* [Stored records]

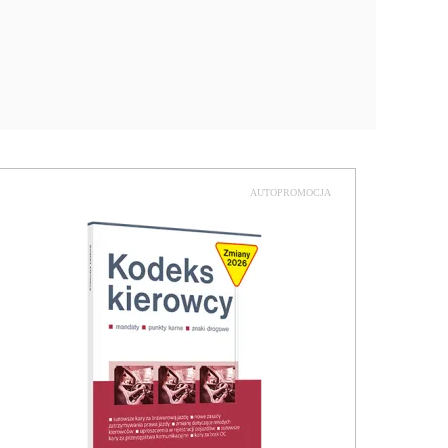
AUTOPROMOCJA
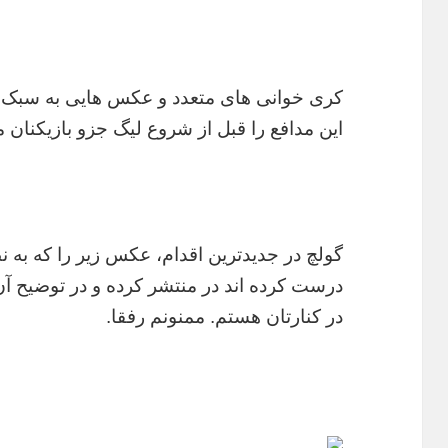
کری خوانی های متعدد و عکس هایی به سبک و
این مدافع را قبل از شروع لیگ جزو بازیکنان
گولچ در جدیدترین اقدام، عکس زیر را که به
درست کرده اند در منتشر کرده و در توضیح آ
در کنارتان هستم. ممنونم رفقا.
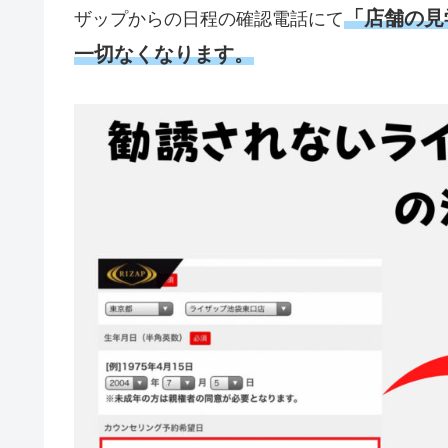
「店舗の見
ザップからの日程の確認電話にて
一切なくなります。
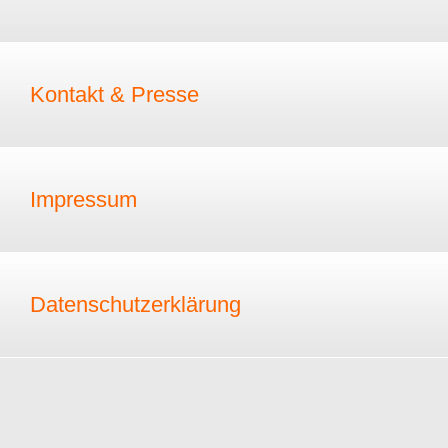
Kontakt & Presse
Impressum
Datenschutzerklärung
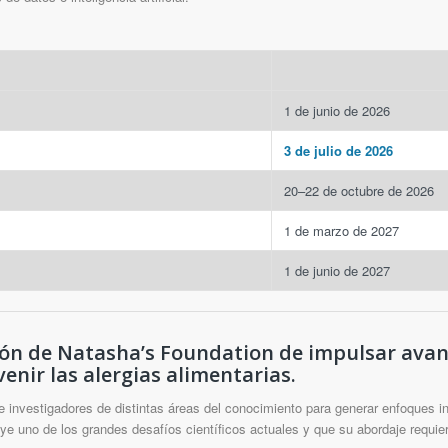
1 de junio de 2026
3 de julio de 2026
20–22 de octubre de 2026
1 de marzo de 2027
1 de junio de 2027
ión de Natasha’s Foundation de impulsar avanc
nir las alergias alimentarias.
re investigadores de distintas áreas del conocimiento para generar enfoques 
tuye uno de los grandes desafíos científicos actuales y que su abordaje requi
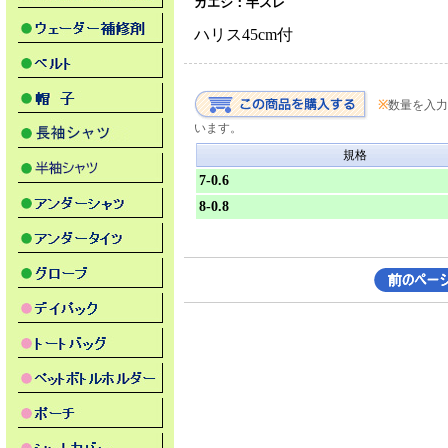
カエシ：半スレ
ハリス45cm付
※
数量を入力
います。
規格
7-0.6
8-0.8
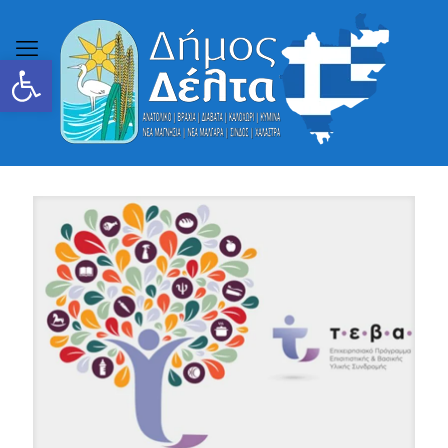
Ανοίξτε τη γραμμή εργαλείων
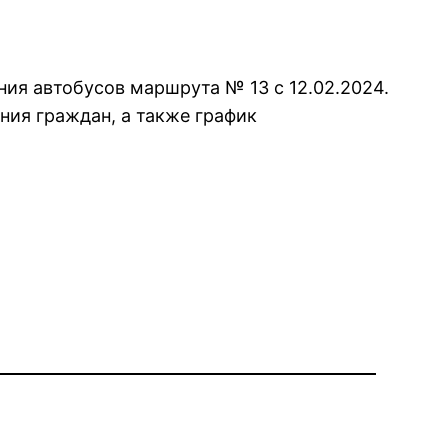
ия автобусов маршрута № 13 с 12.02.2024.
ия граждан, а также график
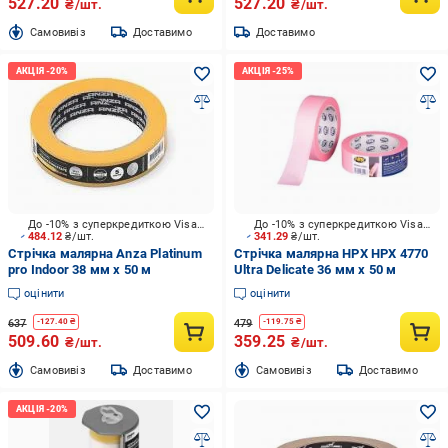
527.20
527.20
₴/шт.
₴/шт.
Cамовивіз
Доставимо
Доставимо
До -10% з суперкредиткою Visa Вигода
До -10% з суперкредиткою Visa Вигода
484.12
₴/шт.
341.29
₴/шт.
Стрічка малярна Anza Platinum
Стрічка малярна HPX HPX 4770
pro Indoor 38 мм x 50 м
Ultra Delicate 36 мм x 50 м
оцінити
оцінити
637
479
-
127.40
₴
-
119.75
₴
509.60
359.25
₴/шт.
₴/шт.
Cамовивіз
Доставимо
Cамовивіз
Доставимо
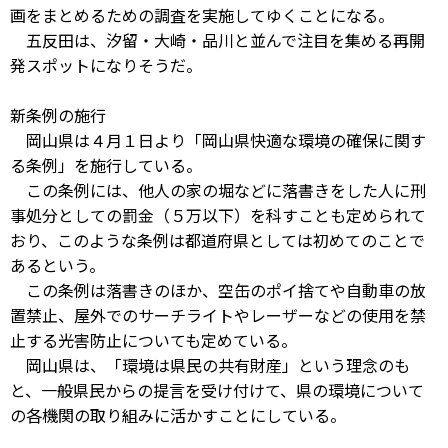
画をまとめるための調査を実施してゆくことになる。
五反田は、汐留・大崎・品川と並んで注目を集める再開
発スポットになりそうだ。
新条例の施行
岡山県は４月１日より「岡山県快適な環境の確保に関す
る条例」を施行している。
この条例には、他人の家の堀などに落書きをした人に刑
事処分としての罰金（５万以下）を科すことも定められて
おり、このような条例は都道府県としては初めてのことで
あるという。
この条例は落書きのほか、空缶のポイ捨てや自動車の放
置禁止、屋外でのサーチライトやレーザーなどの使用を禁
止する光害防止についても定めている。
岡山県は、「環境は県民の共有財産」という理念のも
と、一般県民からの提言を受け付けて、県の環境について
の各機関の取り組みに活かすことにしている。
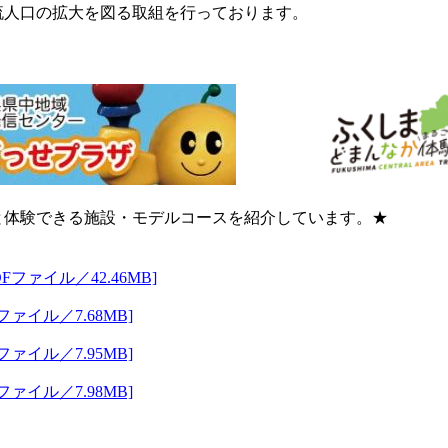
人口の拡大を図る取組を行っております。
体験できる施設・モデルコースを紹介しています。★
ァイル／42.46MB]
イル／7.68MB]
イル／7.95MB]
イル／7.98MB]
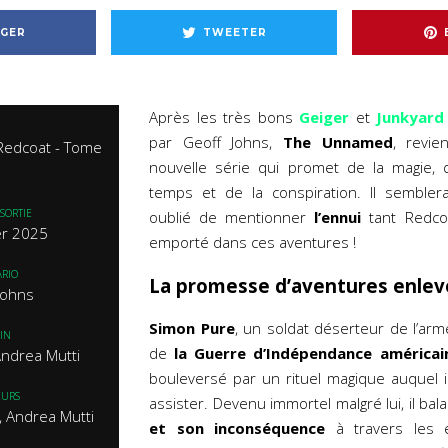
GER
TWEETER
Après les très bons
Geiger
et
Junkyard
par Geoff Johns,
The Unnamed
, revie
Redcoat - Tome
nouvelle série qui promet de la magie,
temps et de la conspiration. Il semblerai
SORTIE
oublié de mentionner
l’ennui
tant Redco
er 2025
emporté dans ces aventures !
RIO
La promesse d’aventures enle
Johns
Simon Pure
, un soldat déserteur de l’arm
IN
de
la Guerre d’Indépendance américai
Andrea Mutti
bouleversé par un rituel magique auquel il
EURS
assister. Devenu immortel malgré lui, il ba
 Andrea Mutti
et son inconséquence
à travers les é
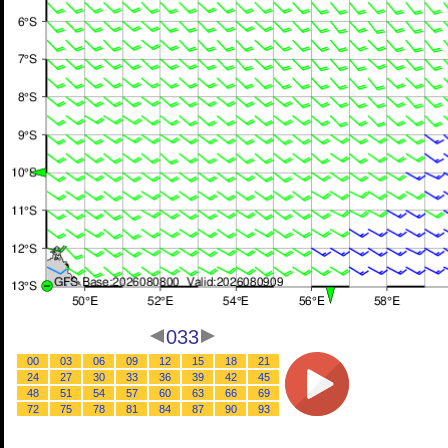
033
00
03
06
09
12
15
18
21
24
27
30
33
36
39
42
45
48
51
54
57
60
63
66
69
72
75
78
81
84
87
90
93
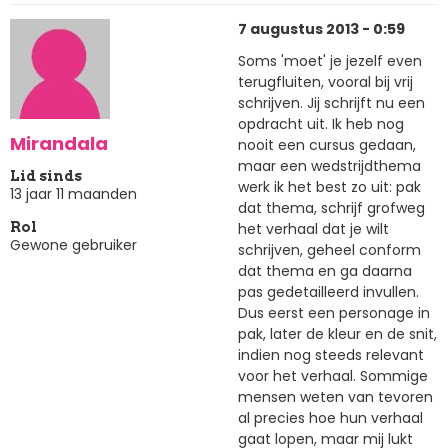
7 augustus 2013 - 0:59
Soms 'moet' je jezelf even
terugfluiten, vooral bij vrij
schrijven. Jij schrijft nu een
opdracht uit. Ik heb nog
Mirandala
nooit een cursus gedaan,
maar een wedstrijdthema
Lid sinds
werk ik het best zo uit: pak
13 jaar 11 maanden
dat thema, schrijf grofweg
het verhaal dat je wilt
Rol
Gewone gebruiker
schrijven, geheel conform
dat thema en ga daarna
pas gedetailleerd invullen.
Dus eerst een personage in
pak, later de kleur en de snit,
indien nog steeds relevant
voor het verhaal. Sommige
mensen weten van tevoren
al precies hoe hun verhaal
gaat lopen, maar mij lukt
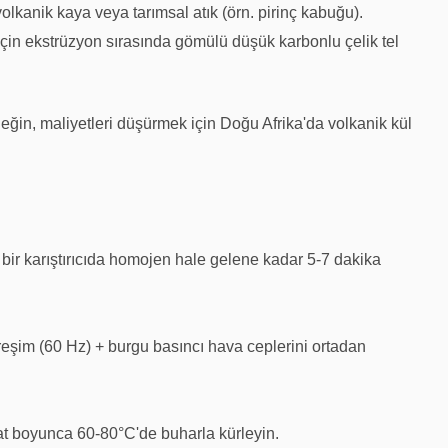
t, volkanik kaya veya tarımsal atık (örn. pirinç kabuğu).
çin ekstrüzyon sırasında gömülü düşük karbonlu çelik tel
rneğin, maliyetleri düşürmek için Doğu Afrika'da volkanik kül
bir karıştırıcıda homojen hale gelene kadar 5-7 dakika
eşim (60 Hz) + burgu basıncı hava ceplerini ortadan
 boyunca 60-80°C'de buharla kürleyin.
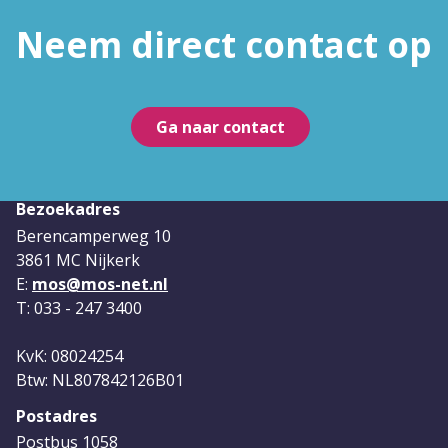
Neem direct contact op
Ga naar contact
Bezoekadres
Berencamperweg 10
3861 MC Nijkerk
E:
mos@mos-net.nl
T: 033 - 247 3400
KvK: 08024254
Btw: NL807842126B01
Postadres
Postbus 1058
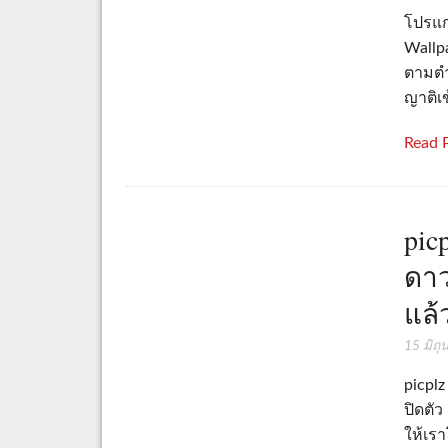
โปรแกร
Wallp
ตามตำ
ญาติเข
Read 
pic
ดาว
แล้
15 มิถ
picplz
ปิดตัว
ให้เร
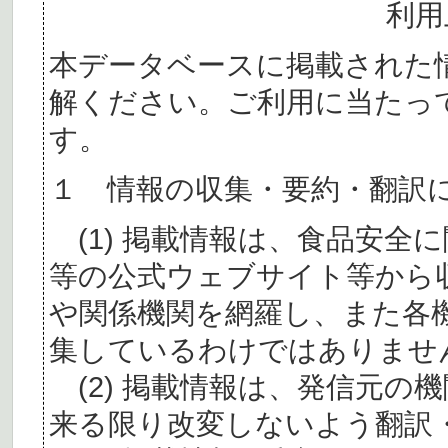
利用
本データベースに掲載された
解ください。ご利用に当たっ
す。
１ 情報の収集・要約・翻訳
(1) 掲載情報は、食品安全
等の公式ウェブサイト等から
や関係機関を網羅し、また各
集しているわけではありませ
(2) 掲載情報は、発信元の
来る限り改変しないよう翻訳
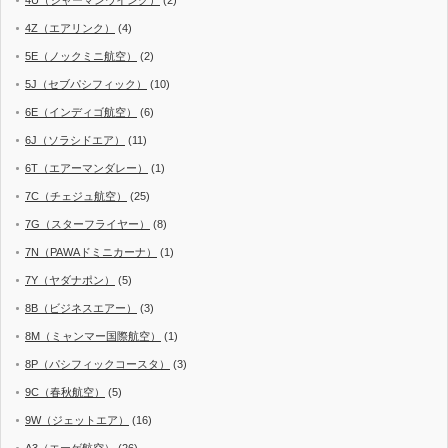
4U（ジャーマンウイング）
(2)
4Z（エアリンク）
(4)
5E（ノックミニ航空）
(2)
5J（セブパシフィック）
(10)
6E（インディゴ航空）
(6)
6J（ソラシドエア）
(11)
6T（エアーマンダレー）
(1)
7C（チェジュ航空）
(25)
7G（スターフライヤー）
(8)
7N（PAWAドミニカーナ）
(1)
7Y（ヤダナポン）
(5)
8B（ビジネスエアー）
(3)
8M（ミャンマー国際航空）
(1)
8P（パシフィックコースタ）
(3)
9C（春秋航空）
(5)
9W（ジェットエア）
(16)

* [Goal of the exercise] Write out every line of the entries above exactly, and omit their pictures.

* [Result for this task]
AUTOPROMOCJA
کری خوانی های متعدد و عکس هایی به سبک و
این مدافع را قبل از شروع لیگ جزو بازیکنان
گولچ در جدیدترین اقدام، عکس زیر را که به
درست کرده اند در منتشر کرده و در توضیح آ
در کنارتان هستم. ممنونم رفقا.
「店舗の見
ザップからの日程の確認電話にて
一切なくなります。
Kontakt & Presse
Impressum
Datenschutzerklärung
1 de junio de 2026
3 de julio de 2026
20–22 de octubre de 2026
1 de marzo de 2027
1 de junio de 2027
ión de Natasha’s Foundation de impulsar avanc
nir las alergias alimentarias.
re investigadores de distintas áreas del conocimiento para generar enfoques 
tuye uno de los grandes desafíos científicos actuales y que su abordaje requi
カエシ：半スレ
ハリス45cm付
※
数量を入力
います。
規格
7-0.6
8-0.8
Ανοίξτε τη γραμμή εργαλείων
ия автобусов маршрута № 13 с 12.02.2024.
ия граждан, а также график
527.20
527.20
₴/шт.
₴/шт.
Cамовивіз
Доставимо
Доставимо
До -10% з суперкредиткою Visa Вигода
До -10% з суперкредиткою Visa Вигода
484.12
₴/шт.
341.29
₴/шт.
Стрічка малярна Anza Platinum
Стрічка малярна HPX HPX 4770
pro Indoor 38 мм x 50 м
Ultra Delicate 36 мм x 50 м
оцінити
оцінити
637
479
-
127.40
₴
-
119.75
₴
509.60
359.25
₴/шт.
₴/шт.
Cамовивіз
Доставимо
Cамовивіз
Доставимо
画をまとめるための調査を実施してゆくことになる。
五反田は、汐留・大崎・品川と並んで注目を集める再開
発スポットになりそうだ。
新条例の施行
岡山県は４月１日より「岡山県快適な環境の確保に関す
る条例」を施行している。
この条例には、他人の家の堀などに落書きをした人に刑
事処分としての罰金（５万以下）を科すことも定められて
おり、このような条例は都道府県としては初めてのことで
あるという。
この条例は落書きのほか、空缶のポイ捨てや自動車の放
置禁止、屋外でのサーチライトやレーザーなどの使用を禁
止する光害防止についても定めている。
岡山県は、「環境は県民の共有財産」という理念のも
と、一般県民からの提言を受け付けて、県の環境について
の各機関の取り組みに活かすことにしている。
人口の拡大を図る取組を行っております。
体験できる施設・モデルコースを紹介しています。★
ァイル／42.46MB]
イル／7.68MB]
イル／7.95MB]
イル／7.98MB]
GER
TWEETER
Après les très bons
Geiger
et
Junkyard
par Geoff Johns,
The Unnamed
, revie
Redcoat - Tome
nouvelle série qui promet de la magie,
temps et de la conspiration. Il semblerai
SORTIE
oublié de mentionner
l’ennui
tant Redco
er 2025
emporté dans ces aventures !
RIO
La promesse d’aventures enle
Johns
Simon Pure
, un soldat déserteur de l’arm
IN
de
la Guerre d’Indépendance américai
Andrea Mutti
bouleversé par un rituel magique auquel il
EURS
assister. Devenu immortel malgré lui, il ba
 Andrea Mutti
et son inconséquence
à travers les é
033
00
03
06
09
12
15
18
21
24
27
30
33
36
39
42
45
48
51
54
57
60
63
66
69
72
75
78
81
84
87
90
93
7 augustus 2013 - 0:59
Soms 'moet' je jezelf even
terugfluiten, vooral bij vrij
schrijven. Jij schrijft nu een
opdracht uit. Ik heb nog
Mirandala
nooit een cursus gedaan,
maar een wedstrijdthema
Lid sinds
werk ik het best zo uit: pak
13 jaar 11 maanden
dat thema, schrijf grofweg
het verhaal dat je wilt
Rol
Gewone gebruiker
schrijven, geheel conform
dat thema en ga daarna
pas gedetailleerd invullen.
Dus eerst een personage in
pak, later de kleur en de snit,
indien nog steeds relevant
voor het verhaal. Sommige
mensen weten van tevoren
al precies hoe hun verhaal
gaat lopen, maar mij lukt
t, volkanik kaya veya tarımsal atık (örn. pirinç kabuğu).
çin ekstrüzyon sırasında gömülü düşük karbonlu çelik tel
rneğin, maliyetleri düşürmek için Doğu Afrika'da volkanik kül
bir karıştırıcıda homojen hale gelene kadar 5-7 dakika
eşim (60 Hz) + burgu basıncı hava ceplerini ortadan
 boyunca 60-80°C'de buharla kürleyin.
Neem direct contact op
Ga naar contact
Bezoekadres
Berencamperweg 10
3861 MC Nijkerk
E:
mos@mos-net.nl
T: 033 - 247 3400
KvK: 08024254
Btw: NL807842126B01
Postadres
Postbus 1058
โปรแกร
Wallp
ตามตำ
ญาติเข
Read 
pic
ดาว
แล้
15 มิถ
picplz
ปิดตัว
ให้เร
利用
本データベースに掲載された
解ください。ご利用に当たっ
す。
１ 情報の収集・要約・翻訳
(1) 掲載情報は、食品安全
等の公式ウェブサイト等から
や関係機関を網羅し、また各
集しているわけではありませ
(2) 掲載情報は、発信元の
来る限り改変しないよう翻訳
4U（ジャーマンウイング）
(2)
4Z（エアリンク）
(4)
5E（ノックミニ航空）
(2)
5J（セブパシフィック）
(10)
6E（インディゴ航空）
(6)
6J（ソラシドエア）
(11)
6T（エアーマンダレー）
(1)
7C（チェジュ航空）
(25)
7G（スターフライヤー）
(8)
7N（PAWAドミニカーナ）
(1)
7Y（ヤダナポン）
(5)
8B（ビジネスエアー）
(3)
8M（ミャンマー国際航空）
(1)
8P（パシフィックコースタ）
(3)
9C（春秋航空）
(5)
9W（ジェットエア）
(16)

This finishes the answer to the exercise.